Immune function enhanced: All elements of our immune system are boosted with Oxytocin release. This has an especially profound effect when we live with generally high levels of Oxytocin in our bodies. We live happier, longer and healthier lives.

Improved problem solving ability: Oxytocin enhances creativity and helps the processing of information—especially social information.

Love: Yep. It’s responsible for feelings of love.

There have been studies to show how little we make physical contact with others in our everyday life that look into the frequency of contact in regular social settings.

In one particular study, in a given amount of time, two friends in England touch each other zero times, in America two friends touch each other twice and in the same while two friends in Puerto Rico touch each other 180 times.

Perhaps this could be the reason the Brit’s have a high incidence of depression? We’ve been blaming the weather, but what if we’ve been ignoring touch?

We also know that compassionate touch is actually a pre-requisite for thriving as an infant.

Unfortunately this was discovered in studies performed at orphanages before there were any ethics boards for experimental design and we discovered that touch is crucial to surviving past infancy. Babies who were not held failed to thrive, even when given the basics of food and water.
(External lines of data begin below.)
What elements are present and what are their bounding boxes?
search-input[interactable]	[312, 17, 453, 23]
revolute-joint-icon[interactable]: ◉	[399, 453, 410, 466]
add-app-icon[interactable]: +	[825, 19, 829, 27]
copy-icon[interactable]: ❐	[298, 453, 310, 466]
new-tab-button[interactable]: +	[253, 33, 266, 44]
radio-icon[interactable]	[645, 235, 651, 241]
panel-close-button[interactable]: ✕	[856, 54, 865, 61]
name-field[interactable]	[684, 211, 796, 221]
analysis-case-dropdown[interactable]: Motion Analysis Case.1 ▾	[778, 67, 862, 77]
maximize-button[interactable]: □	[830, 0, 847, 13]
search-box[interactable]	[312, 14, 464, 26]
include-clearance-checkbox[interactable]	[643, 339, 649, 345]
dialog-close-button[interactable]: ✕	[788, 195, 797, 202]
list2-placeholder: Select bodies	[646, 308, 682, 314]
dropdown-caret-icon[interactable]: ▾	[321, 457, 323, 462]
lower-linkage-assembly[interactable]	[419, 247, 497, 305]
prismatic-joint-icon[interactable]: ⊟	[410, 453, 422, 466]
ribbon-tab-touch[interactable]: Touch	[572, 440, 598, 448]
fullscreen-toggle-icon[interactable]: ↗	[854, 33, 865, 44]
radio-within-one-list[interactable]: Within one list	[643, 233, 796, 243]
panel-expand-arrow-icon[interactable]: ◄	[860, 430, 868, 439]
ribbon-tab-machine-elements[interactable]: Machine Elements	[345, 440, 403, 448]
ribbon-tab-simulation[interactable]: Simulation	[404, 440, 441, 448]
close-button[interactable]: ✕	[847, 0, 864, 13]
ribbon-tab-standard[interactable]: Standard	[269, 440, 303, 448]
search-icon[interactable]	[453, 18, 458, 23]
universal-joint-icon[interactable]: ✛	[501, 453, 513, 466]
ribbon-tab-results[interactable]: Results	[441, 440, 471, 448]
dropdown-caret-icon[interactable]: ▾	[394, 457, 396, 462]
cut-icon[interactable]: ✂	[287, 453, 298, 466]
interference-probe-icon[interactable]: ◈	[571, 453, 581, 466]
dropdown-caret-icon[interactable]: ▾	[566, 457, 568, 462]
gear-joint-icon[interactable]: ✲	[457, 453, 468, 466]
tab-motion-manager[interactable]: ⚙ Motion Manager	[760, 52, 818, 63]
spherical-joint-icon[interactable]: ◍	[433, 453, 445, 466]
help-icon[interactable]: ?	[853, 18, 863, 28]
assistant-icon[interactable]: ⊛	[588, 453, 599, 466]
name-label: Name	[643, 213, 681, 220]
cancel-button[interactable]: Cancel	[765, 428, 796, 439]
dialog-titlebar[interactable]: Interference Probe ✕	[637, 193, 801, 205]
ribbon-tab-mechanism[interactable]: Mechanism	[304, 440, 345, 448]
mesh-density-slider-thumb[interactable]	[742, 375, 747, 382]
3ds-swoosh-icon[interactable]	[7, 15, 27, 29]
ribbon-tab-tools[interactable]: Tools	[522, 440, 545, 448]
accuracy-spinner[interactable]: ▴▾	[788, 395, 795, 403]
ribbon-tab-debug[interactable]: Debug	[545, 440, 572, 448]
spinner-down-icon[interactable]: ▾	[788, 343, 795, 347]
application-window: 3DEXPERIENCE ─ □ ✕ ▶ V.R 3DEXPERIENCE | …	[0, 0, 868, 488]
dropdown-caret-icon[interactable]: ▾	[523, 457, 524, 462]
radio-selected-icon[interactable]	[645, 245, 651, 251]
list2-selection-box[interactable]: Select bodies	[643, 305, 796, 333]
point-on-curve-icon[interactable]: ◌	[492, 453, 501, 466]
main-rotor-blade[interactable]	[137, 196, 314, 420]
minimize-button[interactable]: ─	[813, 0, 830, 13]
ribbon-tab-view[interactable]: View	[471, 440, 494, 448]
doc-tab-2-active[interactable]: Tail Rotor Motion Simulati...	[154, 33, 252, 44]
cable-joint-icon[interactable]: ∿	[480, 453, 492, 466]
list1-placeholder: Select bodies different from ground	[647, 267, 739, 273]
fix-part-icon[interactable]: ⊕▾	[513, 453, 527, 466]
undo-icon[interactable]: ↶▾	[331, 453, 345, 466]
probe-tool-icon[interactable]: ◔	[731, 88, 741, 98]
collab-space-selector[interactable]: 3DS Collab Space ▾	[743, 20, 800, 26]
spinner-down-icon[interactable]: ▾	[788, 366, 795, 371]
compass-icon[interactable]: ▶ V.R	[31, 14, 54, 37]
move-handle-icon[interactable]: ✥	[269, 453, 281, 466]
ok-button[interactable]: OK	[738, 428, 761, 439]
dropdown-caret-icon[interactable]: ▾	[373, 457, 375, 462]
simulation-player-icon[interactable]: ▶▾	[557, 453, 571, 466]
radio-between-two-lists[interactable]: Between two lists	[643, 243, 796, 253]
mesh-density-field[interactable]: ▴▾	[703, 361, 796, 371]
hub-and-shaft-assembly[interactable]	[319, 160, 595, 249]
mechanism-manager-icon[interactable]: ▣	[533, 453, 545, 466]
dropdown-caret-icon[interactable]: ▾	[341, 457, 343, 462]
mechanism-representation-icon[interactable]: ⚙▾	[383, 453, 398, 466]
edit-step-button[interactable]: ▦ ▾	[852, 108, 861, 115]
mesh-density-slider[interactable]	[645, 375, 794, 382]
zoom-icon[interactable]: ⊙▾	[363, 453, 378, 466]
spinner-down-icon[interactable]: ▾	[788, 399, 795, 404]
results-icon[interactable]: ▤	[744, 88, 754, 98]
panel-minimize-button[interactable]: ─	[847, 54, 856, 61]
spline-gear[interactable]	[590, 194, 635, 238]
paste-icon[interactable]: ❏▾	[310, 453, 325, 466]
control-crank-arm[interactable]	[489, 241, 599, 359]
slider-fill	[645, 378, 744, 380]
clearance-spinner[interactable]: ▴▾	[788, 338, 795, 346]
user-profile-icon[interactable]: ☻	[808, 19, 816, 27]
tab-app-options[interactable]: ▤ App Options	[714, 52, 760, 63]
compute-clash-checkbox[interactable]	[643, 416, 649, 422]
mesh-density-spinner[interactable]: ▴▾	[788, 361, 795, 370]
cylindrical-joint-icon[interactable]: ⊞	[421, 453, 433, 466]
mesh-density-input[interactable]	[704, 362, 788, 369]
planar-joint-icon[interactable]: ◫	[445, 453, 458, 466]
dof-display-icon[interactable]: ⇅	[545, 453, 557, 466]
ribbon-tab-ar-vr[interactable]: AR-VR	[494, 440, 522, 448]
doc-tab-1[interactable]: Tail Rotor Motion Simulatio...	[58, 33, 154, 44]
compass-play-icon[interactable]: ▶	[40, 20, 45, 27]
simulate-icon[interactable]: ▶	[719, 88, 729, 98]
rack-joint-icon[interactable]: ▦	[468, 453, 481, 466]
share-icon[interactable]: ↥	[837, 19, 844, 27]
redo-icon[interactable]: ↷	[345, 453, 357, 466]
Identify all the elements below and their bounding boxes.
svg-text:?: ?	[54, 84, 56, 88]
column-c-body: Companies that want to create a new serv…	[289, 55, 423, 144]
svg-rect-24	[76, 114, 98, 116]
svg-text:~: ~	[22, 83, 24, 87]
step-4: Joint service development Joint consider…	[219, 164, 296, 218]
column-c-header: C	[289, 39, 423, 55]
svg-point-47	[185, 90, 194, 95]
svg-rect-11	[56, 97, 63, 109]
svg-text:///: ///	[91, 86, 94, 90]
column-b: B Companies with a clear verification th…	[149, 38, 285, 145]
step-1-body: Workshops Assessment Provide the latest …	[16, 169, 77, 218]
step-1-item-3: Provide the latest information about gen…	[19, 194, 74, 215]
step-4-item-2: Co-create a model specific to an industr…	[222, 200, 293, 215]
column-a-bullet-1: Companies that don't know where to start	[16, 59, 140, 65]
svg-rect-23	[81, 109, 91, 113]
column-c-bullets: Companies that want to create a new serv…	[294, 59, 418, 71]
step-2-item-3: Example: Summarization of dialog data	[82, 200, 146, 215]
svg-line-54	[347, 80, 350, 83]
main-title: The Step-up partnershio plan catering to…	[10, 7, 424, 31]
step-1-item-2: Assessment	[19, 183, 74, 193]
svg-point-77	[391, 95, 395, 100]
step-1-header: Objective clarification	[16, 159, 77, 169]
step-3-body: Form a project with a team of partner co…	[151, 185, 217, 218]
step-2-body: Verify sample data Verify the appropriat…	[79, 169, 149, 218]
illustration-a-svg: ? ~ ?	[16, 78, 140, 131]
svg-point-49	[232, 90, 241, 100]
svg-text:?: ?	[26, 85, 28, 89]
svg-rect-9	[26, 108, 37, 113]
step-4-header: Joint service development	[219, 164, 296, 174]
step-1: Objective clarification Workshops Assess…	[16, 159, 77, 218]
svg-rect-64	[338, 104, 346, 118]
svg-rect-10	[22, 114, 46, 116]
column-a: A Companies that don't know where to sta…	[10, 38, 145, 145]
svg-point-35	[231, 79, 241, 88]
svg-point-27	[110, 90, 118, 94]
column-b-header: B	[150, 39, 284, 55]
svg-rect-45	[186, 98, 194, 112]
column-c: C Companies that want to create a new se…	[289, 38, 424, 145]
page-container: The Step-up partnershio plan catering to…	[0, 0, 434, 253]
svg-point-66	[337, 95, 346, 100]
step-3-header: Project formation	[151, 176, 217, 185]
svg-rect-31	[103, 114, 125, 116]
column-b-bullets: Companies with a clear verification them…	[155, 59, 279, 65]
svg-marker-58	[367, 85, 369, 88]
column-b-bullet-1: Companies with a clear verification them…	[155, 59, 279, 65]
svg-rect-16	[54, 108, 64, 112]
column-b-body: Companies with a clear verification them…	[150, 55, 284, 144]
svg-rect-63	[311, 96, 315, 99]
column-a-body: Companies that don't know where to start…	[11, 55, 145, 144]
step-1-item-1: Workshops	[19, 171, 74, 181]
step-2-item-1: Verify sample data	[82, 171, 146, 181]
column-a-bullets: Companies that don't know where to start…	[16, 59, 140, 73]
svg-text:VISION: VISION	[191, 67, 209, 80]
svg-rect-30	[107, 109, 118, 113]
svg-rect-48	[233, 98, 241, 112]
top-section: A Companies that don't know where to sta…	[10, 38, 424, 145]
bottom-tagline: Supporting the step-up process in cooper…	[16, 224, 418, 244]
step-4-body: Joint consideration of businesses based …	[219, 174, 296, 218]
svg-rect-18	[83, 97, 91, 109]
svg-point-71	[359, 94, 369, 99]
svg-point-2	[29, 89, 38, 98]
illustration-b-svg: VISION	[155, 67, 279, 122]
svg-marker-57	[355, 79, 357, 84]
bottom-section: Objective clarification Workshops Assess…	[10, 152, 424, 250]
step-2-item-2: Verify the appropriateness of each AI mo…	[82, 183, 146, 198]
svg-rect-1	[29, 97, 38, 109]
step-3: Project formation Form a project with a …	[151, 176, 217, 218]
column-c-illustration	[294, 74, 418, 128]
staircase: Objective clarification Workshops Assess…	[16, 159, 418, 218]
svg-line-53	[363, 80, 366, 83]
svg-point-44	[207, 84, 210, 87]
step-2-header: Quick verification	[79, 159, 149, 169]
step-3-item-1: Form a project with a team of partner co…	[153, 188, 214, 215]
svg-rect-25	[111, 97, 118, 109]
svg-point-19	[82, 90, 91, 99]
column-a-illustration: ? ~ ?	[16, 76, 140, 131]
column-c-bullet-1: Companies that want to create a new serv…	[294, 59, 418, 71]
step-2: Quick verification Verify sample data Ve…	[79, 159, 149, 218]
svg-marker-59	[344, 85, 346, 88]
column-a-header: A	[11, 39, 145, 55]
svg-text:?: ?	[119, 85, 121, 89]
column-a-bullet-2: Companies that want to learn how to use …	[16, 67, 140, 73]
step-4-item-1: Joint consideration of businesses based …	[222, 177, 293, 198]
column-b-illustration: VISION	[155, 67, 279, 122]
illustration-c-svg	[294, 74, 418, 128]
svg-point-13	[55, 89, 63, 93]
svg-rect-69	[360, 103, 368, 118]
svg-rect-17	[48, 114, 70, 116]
Beyond the chemical reactions that take place we also understand that there is an incredible amount of non-verbal information that is passed on through touch!

One particular study measured the success rate of emotional communication during one second of touch (without being able to see or hear the person making contact). Remarkably, they found that people “guessed” the correct emotion about 55% of the time on their first try. This was out of 12 emotions that were conveyed non-verbally.

So, out of 12 choices, study participants noted the correct response more than half the time they were touched. That’s clearly outside the realm of chance.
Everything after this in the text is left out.